What if we could say, “I trust God for my financial security, and I’m willing to practice stewardship accordingly?”

What if we could say, “I trust God to keep the world spinning, and I won’t do work of any kind for one day every week?”

What if we could say, “I trust God enough to make the right and ethical and good choice, even if sometimes it is also the most costly choice?

What if we could say, “I trust God even in the face of death?”

And what if we could live in gratitude like the Psalmist?

What if we gave thanks for the table of love, joy, and gratitude God sets for us?

What if we gave thanks for the healing God works on our hearts, our bodies, and our souls?

What if we gave thanks for God’s goodness and mercy?

What if we lived as a people dwelling in the house of God?

I realize those are a lot of what if’s. And I almost want to throw in a handful of caveats: don’t forget that you have a part in your healthiness; don’t forget that these things take thought and prayer and discipline, etc, etc. And those things would be true. But guess what? Today I think it’s enough to ask the question, what if? and to imagine what that might look like. Not as a list of shoulds for us to do.
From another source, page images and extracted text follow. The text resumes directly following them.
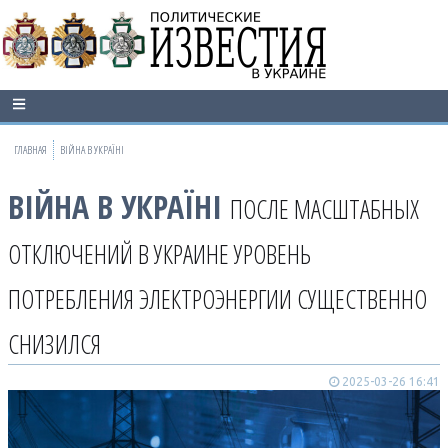
ГЛАВНАЯ
ВІЙНА В УКРАЇНІ
ВІЙНА В УКРАЇНІ
ПОСЛЕ МАСШТАБНЫХ
ОТКЛЮЧЕНИЙ В УКРАИНЕ УРОВЕНЬ
ПОТРЕБЛЕНИЯ ЭЛЕКТРОЭНЕРГИИ СУЩЕСТВЕННО
СНИЗИЛСЯ
2025-03-26 16:41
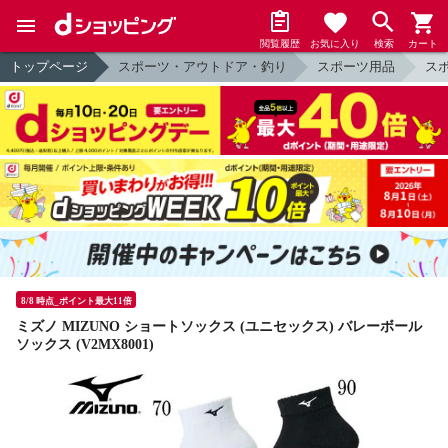
閲覧履歴
お気に入り
検索
カート
トップページ
スポーツ・アウトドア・釣り
スポーツ用品
ス
8/8 時点_ポイント最大11倍
ミズノ MIZUNO ショートソックス (ユニセックス) バレーボール
ソックス (V2MX8001)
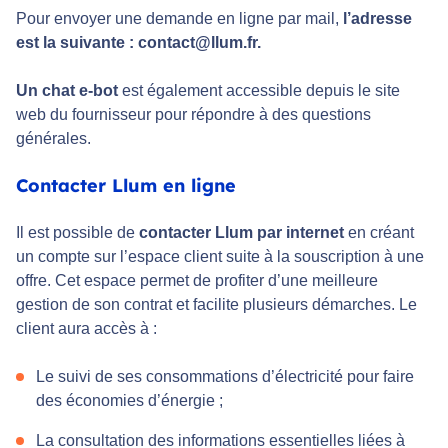
Pour envoyer une demande en ligne par mail,
l’adresse
est la suivante : contact@llum.fr.
Un chat e-bot
est également accessible depuis le site
web du fournisseur pour répondre à des questions
générales.
Contacter Llum en ligne
Il est possible de
contacter Llum par internet
en créant
un compte sur l’espace client suite à la souscription à une
offre. Cet espace permet de profiter d’une meilleure
gestion de son contrat et facilite plusieurs démarches. Le
client aura accès à :
Le suivi de ses consommations d’électricité pour faire
des économies d’énergie ;
La consultation des informations essentielles liées à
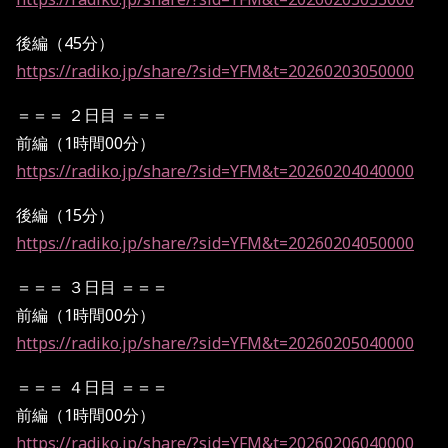
後編（45分）
https://radiko.jp/share/?sid=YFM&t=20260203050000
＝＝＝ ２日目 ＝＝＝
前編（1時間00分）
https://radiko.jp/share/?sid=YFM&t=20260204040000
後編（15分）
https://radiko.jp/share/?sid=YFM&t=20260204050000
＝＝＝ ３日目 ＝＝＝
前編（1時間00分）
https://radiko.jp/share/?sid=YFM&t=20260205040000
＝＝＝ ４日目 ＝＝＝
前編（1時間00分）
https://radiko.jp/share/?sid=YFM&t=20260206040000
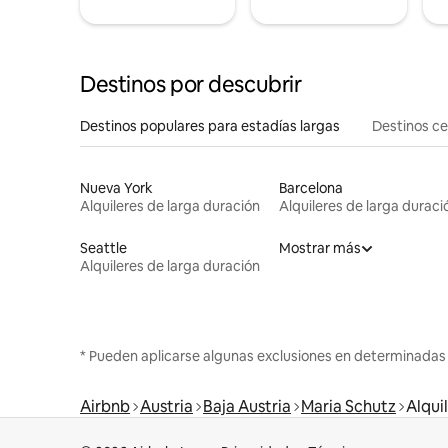
Destinos por descubrir
Destinos populares para estadías largas
Destinos c
Nueva York
Barcelona
Alquileres de larga duración
Alquileres de larga duraci
Seattle
Mostrar más
Alquileres de larga duración
* Pueden aplicarse algunas exclusiones en determinadas
Airbnb
Austria
Baja Austria
Maria Schutz
Alqui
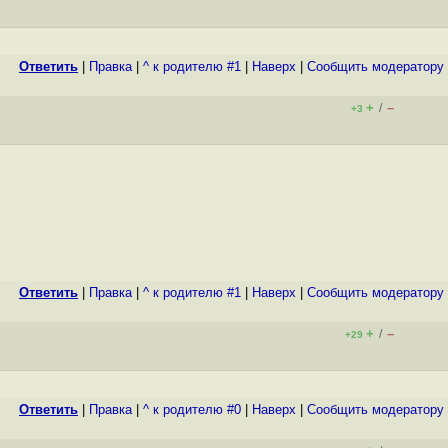
Ответить
|
Правка
|
^ к родителю #1
|
Наверх
|
Cообщить модератору
+
–
/
+3
Ответить
|
Правка
|
^ к родителю #1
|
Наверх
|
Cообщить модератору
+
–
/
+29
Ответить
|
Правка
|
^ к родителю #0
|
Наверх
|
Cообщить модератору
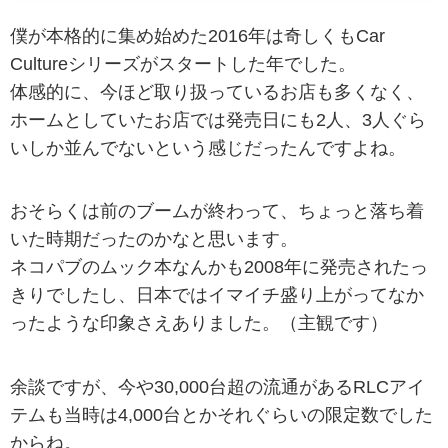
僕が本格的に集め始めた2016年は奇しくもCar
Cultureシリーズがスタートした年でした。
体感的に、今ほど取り扱っているお店も多くなく、
ホームとしていたお店では発売日にも2人、3人ぐら
いしか並んでないという感じだったんですよね。
おそらくは前のブームが終わって、ちょっと落ち着
いた時期だったのかなと思います。
ネコパブのムック本なんかも2008年に発売されたっ
きりでしたし、日本ではイマイチ盛り上がってなか
ったような印象さえありました。（主観です）
余談ですが、今や30,000台超の流通があるRLCアイ
テムも当時は4,000台とかそれぐらいの限定数でした
からね。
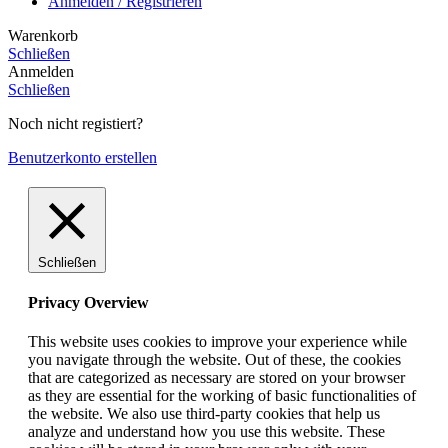
Anmelden / Registrieren
Warenkorb
Schließen
Anmelden
Schließen
Noch nicht registiert?
Benutzerkonto erstellen
Schließen
Privacy Overview
This website uses cookies to improve your experience while
you navigate through the website. Out of these, the cookies
that are categorized as necessary are stored on your browser
as they are essential for the working of basic functionalities of
the website. We also use third-party cookies that help us
analyze and understand how you use this website. These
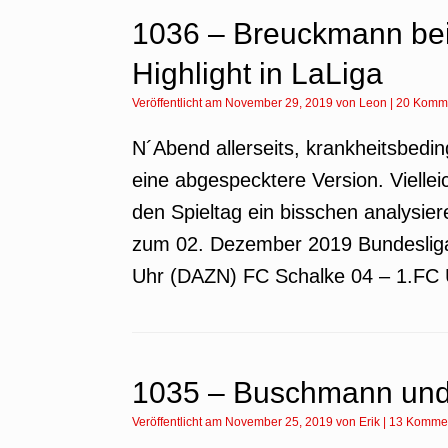
1036 – Breuckmann be
Highlight in LaLiga
Veröffentlicht am
November 29, 2019
von
Leon
|
20 Komm
N´Abend allerseits, krankheitsbedin
eine abgespecktere Version. Viell
den Spieltag ein bisschen analysi
zum 02. Dezember 2019 Bundesliga,
Uhr (DAZN) FC Schalke 04 – 1.FC U
1035 – Buschmann und 
Veröffentlicht am
November 25, 2019
von
Erik
|
13 Komme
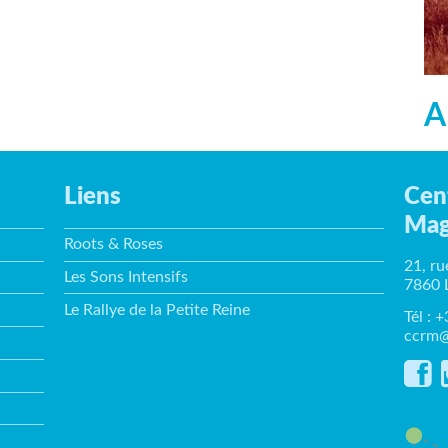
A
Liens
Cen
Mag
Roots & Roses
21, ru
Les Sons Intensifs
7860 
Le Rallye de la Petite Reine
Tél : 
ccrm@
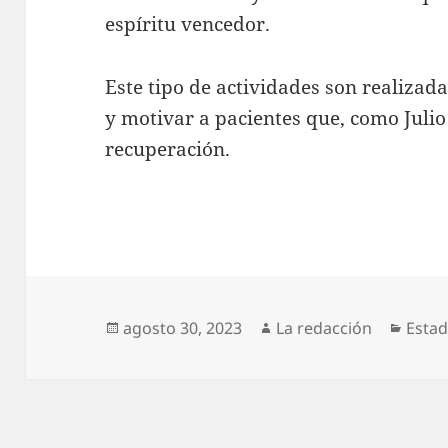
espíritu vencedor.
Este tipo de actividades son realizada
y motivar a pacientes que, como Julio
recuperación.
Publicado
Autor
Categ
agosto 30, 2023
La redacción
Esta
el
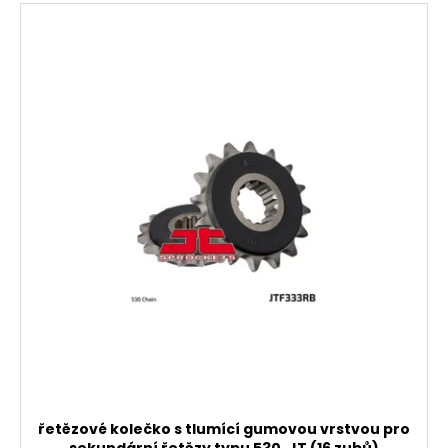
řetězové kolečko s tlumící gumovou vrstvou pro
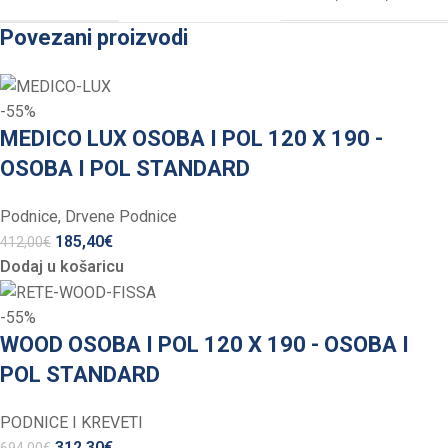
Povezani proizvodi
-55%
MEDICO LUX OSOBA I POL 120 X 190 -
OSOBA I POL STANDARD
Podnice
,
Drvene Podnice
185,40
€
412,00
€
Dodaj u košaricu
-55%
WOOD OSOBA I POL 120 X 190 - OSOBA I
POL STANDARD
PODNICE I KREVETI
312,30
€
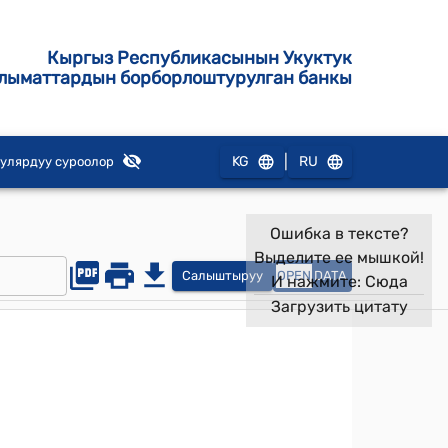
Кыргыз Республикасынын Укуктук
лыматтардын борборлоштурулган банкы
|
KG
RU
улярдуу суроолор
Ошибка в тексте?
Выделите ее мышкой!
Салыштыруу
OPEN
DATA
И нажмите:
Сюда
Загрузить цитату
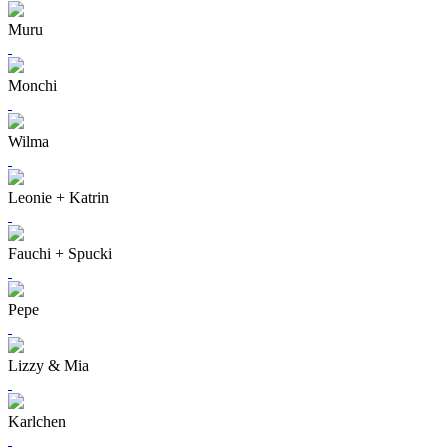
Muru
Monchi
Wilma
Leonie + Katrin
Fauchi + Spucki
Pepe
Lizzy & Mia
Karlchen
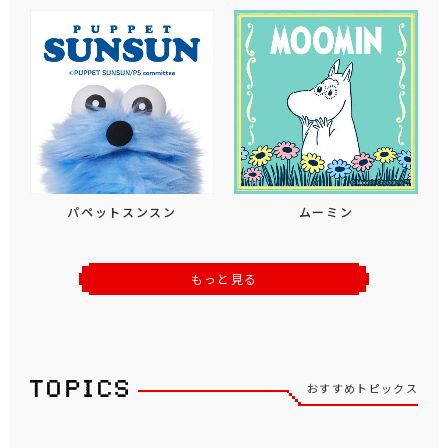
パペットスンスン
ムーミン
もっと見る
おすすめトピックス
Because Psalm 23 isn’t about us and what we do, it is about God. As sheep, our job is pretty simple – to follow where God leads. Easier said than done, of course, but it gets easier the more we do it. The more we step out in faith, the more we will trust God. The more we listen for God’s voice, the more we will hear it. The more we speak our gratitude, the more we will find to be grateful for.

In our gospel lesson, Jesus, the Good Shepherd, explains why he has come to his disciples, and to us: I came that they may have life, and have it abundantly. What if, we had that life of abundance? What if it is ours to receive even now?

May you be blessed today by the presence of The Good Shepherd. May your trust in God grow, may you hear Jesus’ voice and know it as his, and may your heart be filled with joyful gratitude of the Holy Spirit. Amen.